◆ GOAL OF THE EXERCISE
Return exactly the span that opens with the line containing "wir dir bei" and closes with the final line of the records, both included.

◆ DATA RECORDS
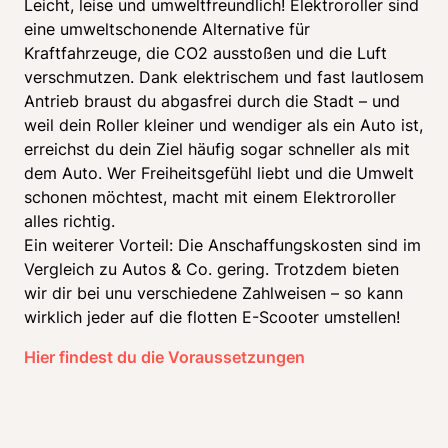
Leicht, leise und umweltfreundlich! Elektroroller sind 
eine umweltschonende Alternative für 
Kraftfahrzeuge, die CO2 ausstoßen und die Luft 
verschmutzen. Dank elektrischem und fast lautlosem 
Antrieb braust du abgasfrei durch die Stadt – und 
weil dein Roller kleiner und wendiger als ein Auto ist, 
erreichst du dein Ziel häufig sogar schneller als mit 
dem Auto. Wer Freiheitsgefühl liebt und die Umwelt 
schonen möchtest, macht mit einem Elektroroller 
alles richtig.

Ein weiterer Vorteil: Die Anschaffungskosten sind im 
Vergleich zu Autos & Co. gering. Trotzdem bieten 
wir dir bei unu verschiedene Zahlweisen – so kann 
wirklich jeder auf die flotten E-Scooter umstellen!
Hier findest du die Voraussetzungen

◆ REPLY
wir dir bei unu verschiedene Zahlweisen – so kann 
wirklich jeder auf die flotten E-Scooter umstellen!
Hier findest du die Voraussetzungen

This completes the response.